Critics also said North Harbor had modernized some of its piers with second hand cranes, while the rest still use “dilapidated” facilities through which a great amount of cargo still goes.
“North Harbor seemingly intends to utilize the newer facilities for higher paying foreign cargo while relegating domestic carriers to the old piers and thus defeating the purpose of modernizing the port while effectively continuing to give domestic shippers a reason to keep freight rates extremely high,” the briefing paper said. Daxim Lucas
North Harbor says…
NATURALLY, MNHPI defends its bid to participate in the international cargo handling business saying that the competition it will give to ICTSI and ATI will be good for the economy, in general, and consumers, in particular.

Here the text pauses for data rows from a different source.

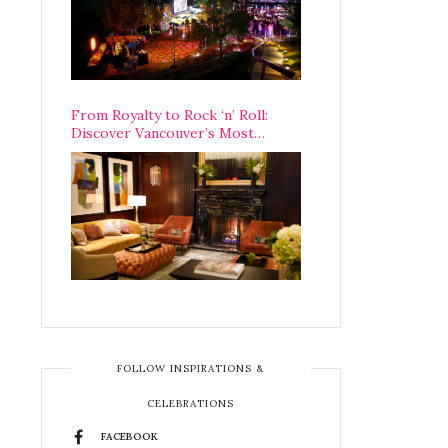
From Royalty to Rock ‘n’ Roll:
Discover Vancouver’s Most
Legendary Luxury Hotel Since 1927
FOLLOW INSPIRATIONS &
CELEBRATIONS
FACEBOOK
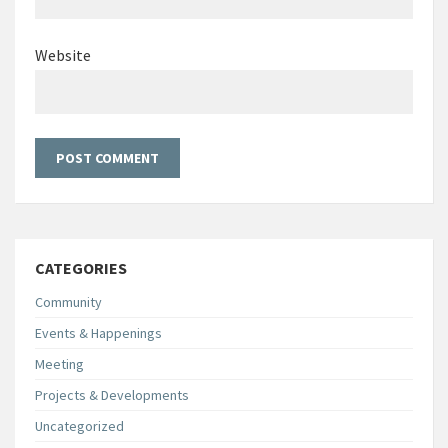
Website
CATEGORIES
Community
Events & Happenings
Meeting
Projects & Developments
Uncategorized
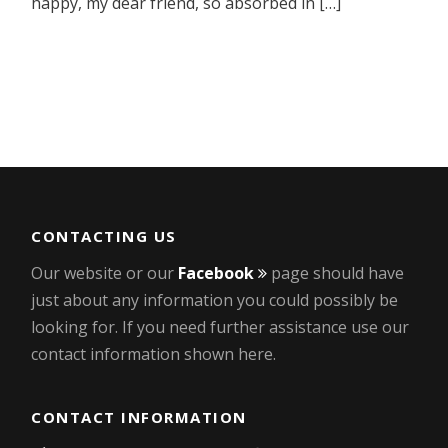
happy, my dear friend, so absorbed in […]
CONTACTING US
Our website or our
Facebook
page should have
just about any information you could possibly be
looking for. If you need further assistance use our
contact information shown here.
CONTACT INFORMATION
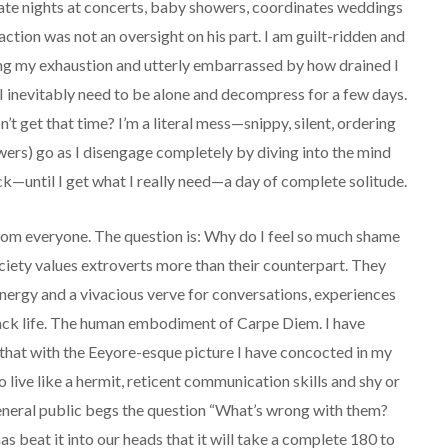
te nights at concerts, baby showers, coordinates weddings
tion was not an oversight on his part. I am guilt-ridden and
ing my exhaustion and utterly embarrassed by how drained I
I inevitably need to be alone and decompress for a few days.
on’t get that time? I’m a literal mess—snippy, silent, ordering
wers) go as I disengage completely by diving into the mind
—until I get what I really need—a day of complete solitude.
 from everyone. The question is: Why do I feel so much shame
iety values extroverts more than their counterpart. They
energy and a vivacious verve for conversations, experiences
ttack life. The human embodiment of Carpe Diem. I have
 that with the Eeyore-esque picture I have concocted in my
o live like a hermit, reticent communication skills and shy or
eneral public begs the question “What’s wrong with them?
as beat it into our heads that it will take a complete 180 to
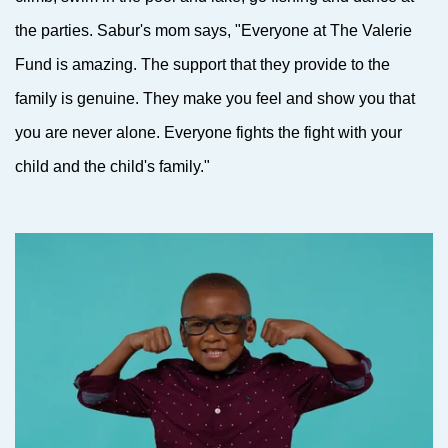
the parties. Sabur's mom says, "Everyone at The Valerie
Fund is amazing. The support that they provide to the
family is genuine. They make you feel and show you that
you are never alone. Everyone fights the fight with your
child and the child's family."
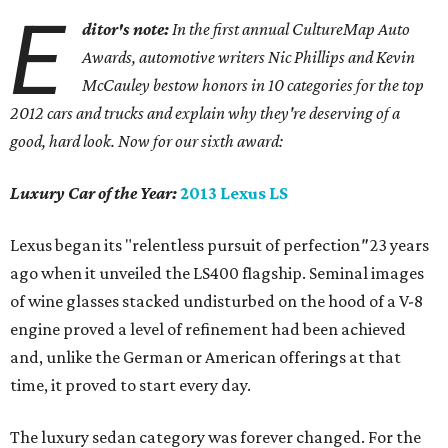
E
ditor's note:
In the first annual CultureMap Auto
Awards, automotive writers Nic Phillips and Kevin
McCauley bestow honors in 10 categories for
the top
2012 cars and trucks and explain why they're deserving of a
good, hard look. Now for our sixth award:
Luxury Car of the Year:
2013 Lexus LS
Lexus began its "relentless pursuit of perfection
"
23 years
ago when it unveiled the LS400 flagship. Seminal images
of wine glasses stacked undisturbed on the hood of a V-8
engine proved a level of refinement had been achieved
and, unlike the German or American offerings at that
time, it proved to start every day.
The luxury sedan category was forever changed. For the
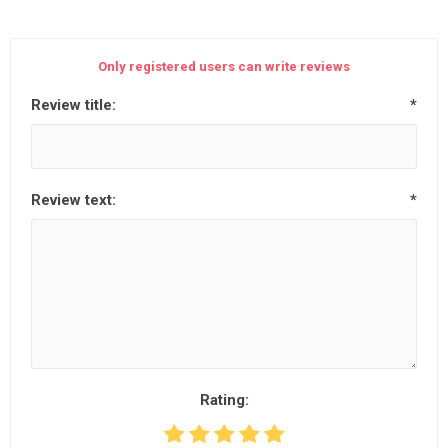
Only registered users can write reviews
Review title:
*
Review text:
*
Rating:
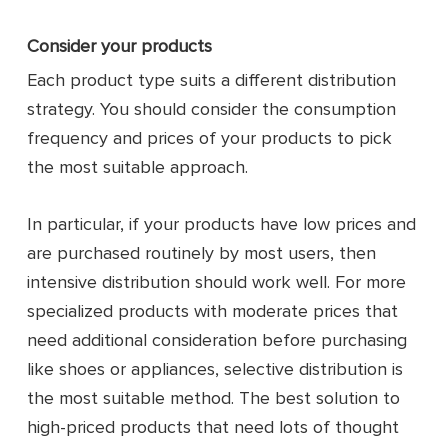
Consider your products
Each product type suits a different distribution
strategy. You should consider the consumption
frequency and prices of your products to pick
the most suitable approach.
In particular, if your products have low prices and
are purchased routinely by most users, then
intensive distribution should work well. For more
specialized products with moderate prices that
need additional consideration before purchasing
like shoes or appliances, selective distribution is
the most suitable method. The best solution to
high-priced products that need lots of thought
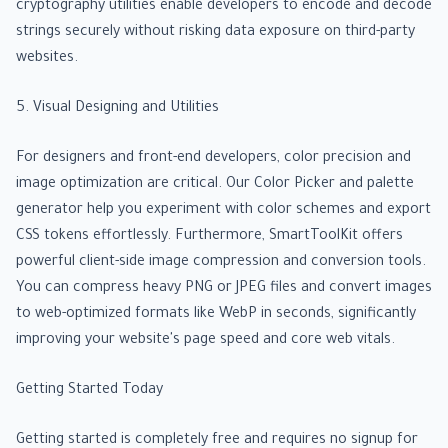
cryptography utilities enable developers to encode and decode
strings securely without risking data exposure on third-party
websites.
5. Visual Designing and Utilities
For designers and front-end developers, color precision and
image optimization are critical. Our Color Picker and palette
generator help you experiment with color schemes and export
CSS tokens effortlessly. Furthermore, SmartToolKit offers
powerful client-side image compression and conversion tools.
You can compress heavy PNG or JPEG files and convert images
to web-optimized formats like WebP in seconds, significantly
improving your website's page speed and core web vitals.
Getting Started Today
Getting started is completely free and requires no signup for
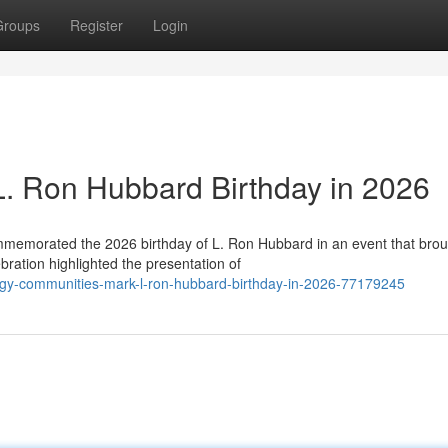
Groups
Register
Login
 L. Ron Hubbard Birthday in 2026
ommemorated the 2026 birthday of L. Ron Hubbard in an event that bro
ration highlighted the presentation of
ogy-communities-mark-l-ron-hubbard-birthday-in-2026-77179245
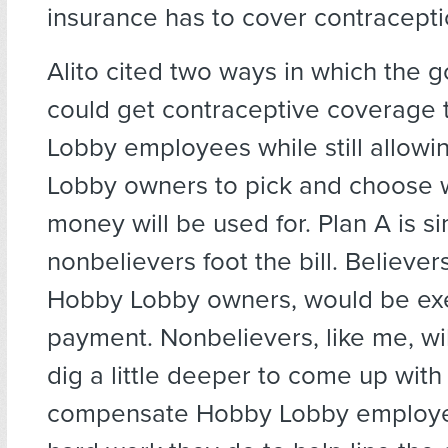
insurance has to cover contracepti
Alito cited two ways in which the
could get contraceptive coverage 
Lobby employees while still allow
Lobby owners to pick and choose w
money will be used for. Plan A is sim
nonbelievers foot the bill. Believers
Hobby Lobby owners, would be ex
payment. Nonbelievers, like me, wil
dig a little deeper to come up wit
compensate Hobby Lobby employe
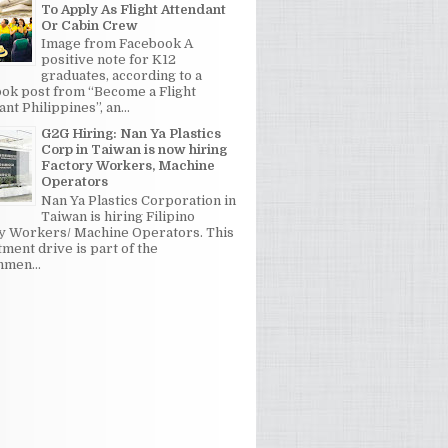
To Apply As Flight Attendant
Or Cabin Crew
Image from Facebook A
positive note for K12
graduates, according to a
ok post from “Become a Flight
nt Philippines”, an...
G2G Hiring: Nan Ya Plastics
Corp in Taiwan is now hiring
Factory Workers, Machine
Operators
Nan Ya Plastics Corporation in
Taiwan is hiring Filipino
y Workers/ Machine Operators. This
tment drive is part of the
men...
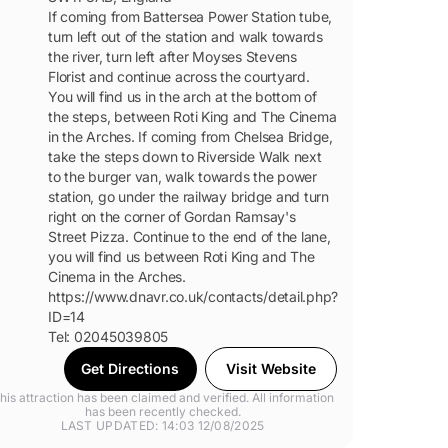
If coming from Battersea Power Station tube,
turn left out of the station and walk towards
the river, turn left after Moyses Stevens
Florist and continue across the courtyard.
You will find us in the arch at the bottom of
the steps, between Roti King and The Cinema
in the Arches. If coming from Chelsea Bridge,
take the steps down to Riverside Walk next
to the burger van, walk towards the power
station, go under the railway bridge and turn
right on the corner of Gordan Ramsay's
Street Pizza. Continue to the end of the lane,
you will find us between Roti King and The
Cinema in the Arches.
https://www.dnavr.co.uk/contacts/detail.php?
ID=14
Tel: 02045039805
Get Directions
Visit Website
his attraction has been claimed and verified. All information
has been recently checked.
LAST UPDATED: 14:03 12/08/2025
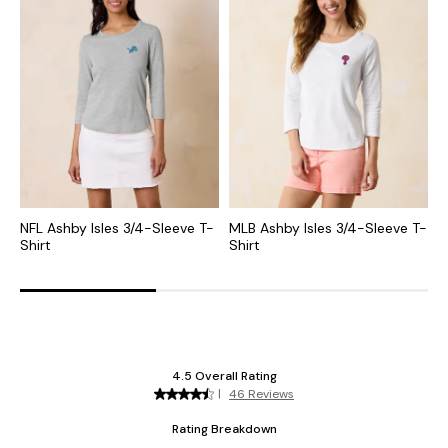
NFL Ashby Isles 3/4-Sleeve T-
MLB Ashby Isles 3/4-Sleeve T-
C
Shirt
Shirt
S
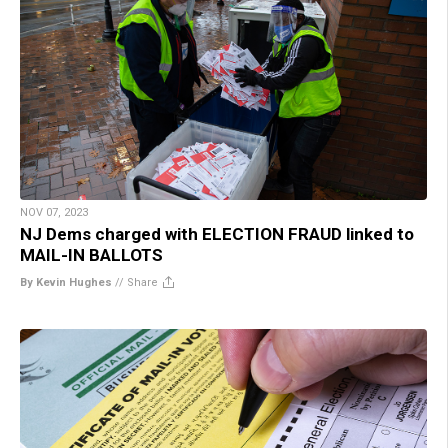
NOV 07, 2023
NJ Dems charged with ELECTION FRAUD linked to
MAIL-IN BALLOTS
By Kevin Hughes
//
Share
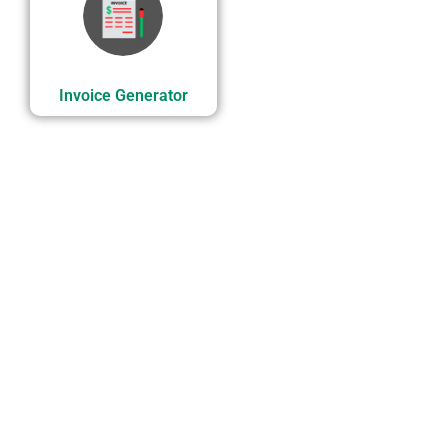
Invoice Generator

Besides, the company’s lawyers say, there is no restrictive word that limits the services of MNHPI to domestic terminal services “only,” just as there is no explicit or implicit prohibition in its contract with the PPA that bars the firm from handling foreign vessels or cargo “more so in the the light of the Anti-Cabotage Law and the Philippine Competition Act.”
“With the enactment of [these laws] and their implementing rules and regulations, erstwhile cabotage restrictions have been lifted. The law now allows foreign vessels to sail Philippine waters and dock at any Philippine port, whether domestic or international,” it said.
In terms of payments to the PPA, it said it had so far paid government fees worth P6.8 billion.
What’s really interesting to see play out in the field of combat are the corporate muscles behind the players: tycoon Enrique Razon Jr.’s ICTSI and Eusebio Tanco’s ATI versus Ramon Ang-led San Miguel Corp., the partner of North Harbor’s Michael Romero.